The LCM of 54 and 27 is **54**. To find the LCM (least common multiple) of 54 and 27, we need to find the multiples of 54 and 27 (multiples of 54 = 54, 108, 162, 216; multiples of 27 = 27, 54, 81, 108) and choose the smallest multiple that is exactly divisible by 54 and 27, i.e., 54.

**What is the prime factorization of 54 and 81? ›**

The GCF of 54 and 81 is 27. To calculate the greatest common factor of 54 and 81, we need to factor each number (factors of 54 = **1, 2, 3, 6, 9, 18, 27, 54**; factors of 81 = 1, 3, 9, 27, 81) and choose the greatest factor that exactly divides both 54 and 81, i.e., 27.

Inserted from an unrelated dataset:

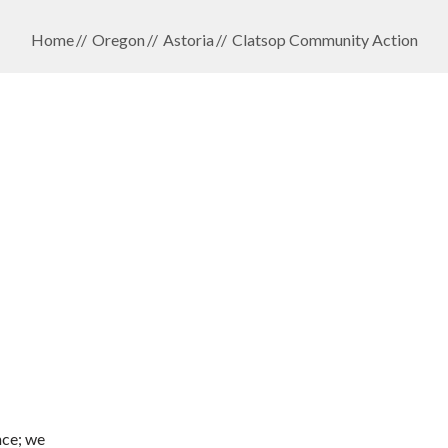
Home
Oregon
Astoria
Clatsop Community Action
nce; we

**What is the prime factorization of 54 and 72? ›**

Prime factorization of 54 and 72 is **(2 × 3 × 3 × 3) and (2 × 2 × 2 × 3 × 3)** respectively. As visible, 54 and 72 have common prime factors. Hence, the GCF of 54 and 72 is 2 × 3 × 3 = 18.

**What is the prime factorization of 48 and 54? ›**

The common prime factors of 48 and 54 are **2 and 3**.

**What is the prime factorization of 18 and 54? ›**

HCF of 18 and 54 by Prime Factorisation Method

The common prime factors of 18 and 54 are **2, 3 and 3**.

### What is the prime factorization of 54 and 90? ›

Prime factorization of 54 and 90 is **(2 × 3 × 3 × 3) and (2 × 3 × 3 × 5)** respectively. As visible, 54 and 90 have common prime factors. Hence, the GCF of 54 and 90 is 2 × 3 × 3 = 18.

**How do you find the greatest common factor of 54? ›**

When you compare the two lists of factors, you can see that the common factor(s) are 1, 2, 3, 6, 9, 18, 27, 54. Since 54 is the largest of these common factors, the GCF of 54 and 54 would be 54.

**What is the prime factorization 12 54? ›**

GCF of 12 and 54 by Prime Factorization

Prime factorization of 12 and 54 is **(2 × 2 × 3)** and (2 × 3 × 3 × 3) respectively. As visible, 12 and 54 have common prime factors. Hence, the GCF of 12 and 54 is 2 × 3 = 6.

**What are the prime factorization of 42 and 54? ›**

Prime factorization of 42 and 54 is **(2 × 3 × 7) and (2 × 3 × 3 × 3)** respectively. As visible, 42 and 54 have common prime factors. Hence, the GCF of 42 and 54 is 2 × 3 = 6.